Monday, March 10, 2008

March 6- Listening For

This week was supposed to be "Speaking for" but we switched it around.
Consider the way you listen. That is what experiences are based on- where you are listening from. Actions and words line up to what you are listening for.
"Imagine what the world would look like if you could create what you are listening for." We did an exercise with a partner. Heidi spoke of a current irritation. I thought of what terms Dr. R had used the week before. Then I decided to just listen to Heidi. I made a few guessses. Then I said she was listening for approval, and she thought that was it! Then I spoke of the morning news- gang violence in LA, violence in Israel and Palestine, and my frustration that the gangs didn't wake up to the reality of violence in other places and how petty theirs is. Heidi made some guesses, I pushed her a little, and she said "hope." Ah, yes. That was what I was listening for.

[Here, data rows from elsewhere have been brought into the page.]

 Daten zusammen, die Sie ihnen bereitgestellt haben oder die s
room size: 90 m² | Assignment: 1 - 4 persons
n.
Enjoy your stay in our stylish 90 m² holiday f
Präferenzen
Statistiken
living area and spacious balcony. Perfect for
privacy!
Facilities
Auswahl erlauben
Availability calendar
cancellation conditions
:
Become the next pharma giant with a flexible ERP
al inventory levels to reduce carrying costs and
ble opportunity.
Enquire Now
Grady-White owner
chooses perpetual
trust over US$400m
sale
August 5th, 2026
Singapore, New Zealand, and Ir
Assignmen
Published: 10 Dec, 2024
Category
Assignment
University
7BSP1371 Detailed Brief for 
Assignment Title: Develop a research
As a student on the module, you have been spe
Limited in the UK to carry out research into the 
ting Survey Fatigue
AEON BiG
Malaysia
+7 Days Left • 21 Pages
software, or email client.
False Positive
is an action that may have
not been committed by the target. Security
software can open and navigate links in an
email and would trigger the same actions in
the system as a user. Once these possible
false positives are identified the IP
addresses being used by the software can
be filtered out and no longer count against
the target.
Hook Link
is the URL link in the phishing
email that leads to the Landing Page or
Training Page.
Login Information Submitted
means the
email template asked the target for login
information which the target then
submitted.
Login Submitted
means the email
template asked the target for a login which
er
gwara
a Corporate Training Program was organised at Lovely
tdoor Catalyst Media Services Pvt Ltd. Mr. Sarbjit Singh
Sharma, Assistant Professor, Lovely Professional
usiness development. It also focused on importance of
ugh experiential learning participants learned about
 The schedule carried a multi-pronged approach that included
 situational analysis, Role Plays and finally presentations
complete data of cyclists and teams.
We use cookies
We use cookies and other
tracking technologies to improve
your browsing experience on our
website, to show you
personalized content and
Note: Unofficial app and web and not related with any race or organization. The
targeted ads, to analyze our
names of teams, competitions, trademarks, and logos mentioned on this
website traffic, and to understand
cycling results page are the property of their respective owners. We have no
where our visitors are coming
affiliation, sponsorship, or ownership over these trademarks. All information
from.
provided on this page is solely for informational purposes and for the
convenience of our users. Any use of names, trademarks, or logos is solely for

However, a day later I started thinking about this. Heidi and I were working backwards. We were identifying what we wanted to hear, but now what we were actually listening for. Actually, I was listening for despair, and so that's what I was hearing. She was listening for disapproval, and so that is what she was hearing. While what we identified was helpful for us, it wasn't really what we were listening for.

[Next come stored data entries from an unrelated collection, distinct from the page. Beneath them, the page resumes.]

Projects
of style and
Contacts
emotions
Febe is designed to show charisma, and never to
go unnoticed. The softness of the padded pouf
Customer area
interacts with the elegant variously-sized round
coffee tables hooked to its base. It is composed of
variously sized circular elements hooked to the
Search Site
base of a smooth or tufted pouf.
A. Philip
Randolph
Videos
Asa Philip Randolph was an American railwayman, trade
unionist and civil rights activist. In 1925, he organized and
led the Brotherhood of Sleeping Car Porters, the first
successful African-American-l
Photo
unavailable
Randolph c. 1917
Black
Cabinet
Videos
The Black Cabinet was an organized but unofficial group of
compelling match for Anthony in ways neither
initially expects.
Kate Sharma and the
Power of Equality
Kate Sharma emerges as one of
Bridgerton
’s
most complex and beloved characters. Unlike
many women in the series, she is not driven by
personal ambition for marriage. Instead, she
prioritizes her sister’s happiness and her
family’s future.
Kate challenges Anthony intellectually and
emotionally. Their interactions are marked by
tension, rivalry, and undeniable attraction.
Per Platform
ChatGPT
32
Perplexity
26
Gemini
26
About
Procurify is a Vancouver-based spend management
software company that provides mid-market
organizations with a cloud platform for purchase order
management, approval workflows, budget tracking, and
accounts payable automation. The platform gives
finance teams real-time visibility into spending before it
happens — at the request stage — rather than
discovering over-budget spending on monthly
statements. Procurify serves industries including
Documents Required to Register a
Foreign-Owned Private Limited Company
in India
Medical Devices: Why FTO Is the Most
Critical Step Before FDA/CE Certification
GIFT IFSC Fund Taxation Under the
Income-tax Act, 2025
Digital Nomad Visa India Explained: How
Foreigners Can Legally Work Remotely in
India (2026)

One term that kept coming up was "Where are you listening from." But I don't think that was the point. I think the point is really to think about what you are hearing from the other. That is what you are listening for. If you want to change what you are hearing, change what you are listening for.
What's interesting about all of what we're learning is that I've been doing some of this at work in the past year.
"I create what I look for." This is why my students don't really make me angry with rude personal quesitons. I'm listening for learning- not disprespect. However, there are definitely some things I take as disrespect, and they may not mean it that way- speaking over other students, interupting, being noisy during tests, etc.
This makes me think about what I'm listening for with my children and my husband. Why does Leila frustrate me sometimes?
What am I listening for in my photography?
"Live your life as a speech act of creation. You say what is SO."
Dr. R. talked for a bit about paired opposites. There is no slave without a master, no maid without a mistress.
How come when people get married, then, the man stays a man and the woman becomes a wife?as in "I now pronounce you man and wife." What does that say about her position as subject? Or does it perhaps mean that he now becomes a man, but he wasn't before?